Once Before Time is constructed of short chapters on a wide range of topics, some fact-based, others more speculative, a few whimsical, and a few that are outright science fiction—thankfully signaled to the reader by use of italics. As the topics tend to be disjointed in both overarching theme and clarity, the reader may be lost in one chapter, regain the bubble in the next, but lost in the one after. Here now are my (perhaps choppy) notes on decoding Once Before Time, where I think I understand what’s going on, or at least where my notes have some coherence.

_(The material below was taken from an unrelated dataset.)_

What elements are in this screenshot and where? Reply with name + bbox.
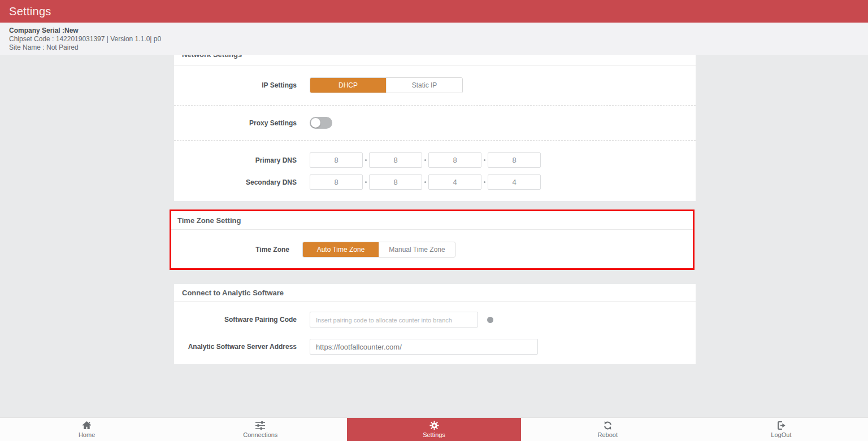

Encountering infinity in solutions to equations indicates the limits of theory. The creation of the universe, the big bang, starts at a singularity, a point that mathematically represents infinity. Similarly the desire to merge Quantum theory with General Relativity results in infinities. Quantum Gravity as a theory may not only remove these infinities but also possibly provide a glimpse at what happened before the big bang.
The difference between hypothesis and theory is that hypothesis is speculative, generated at the beginning of an investigation, while theory has a higher level of maturity, hypotheses with tests and observations. Quantum Gravity is not quite a theory but more like a framework and while the frame for QG may be clear (to a few) the interior needs to be filled in.
Newton’s laws with respect to gravity have two flaws. The first is the how of what gravity does what it does, is explained as action at a distance. The second is the necessity that time, that gravity must act everywhere instantaneously. Newton’s flaws in this matter were corrected by Einstein’s theory of Special Relativity. Now it becomes “important to distinguish between properties that depend on the person making the observation and the properties independent of the observer.”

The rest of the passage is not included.